### Exercise instructions
Would you return the records below character for character, without any images?

### Material for the task
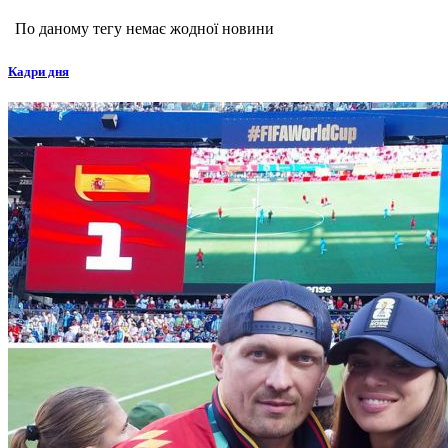
По даному тегу немає жодної новини
Кадри дня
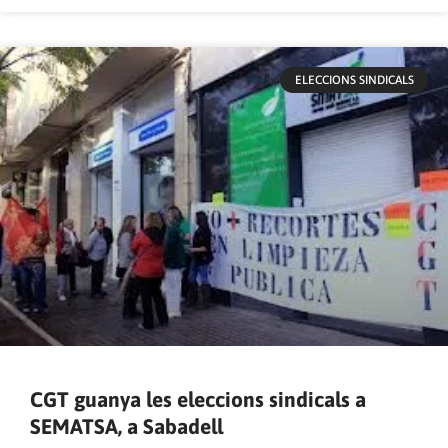
ELECCIONS SINDICALS
CGT guanya les eleccions sindicals a
SEMATSA, a Sabadell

### Output of the exercise
По даному тегу немає жодної новини
Кадри дня
ELECCIONS SINDICALS
CGT guanya les eleccions sindicals a
SEMATSA, a Sabadell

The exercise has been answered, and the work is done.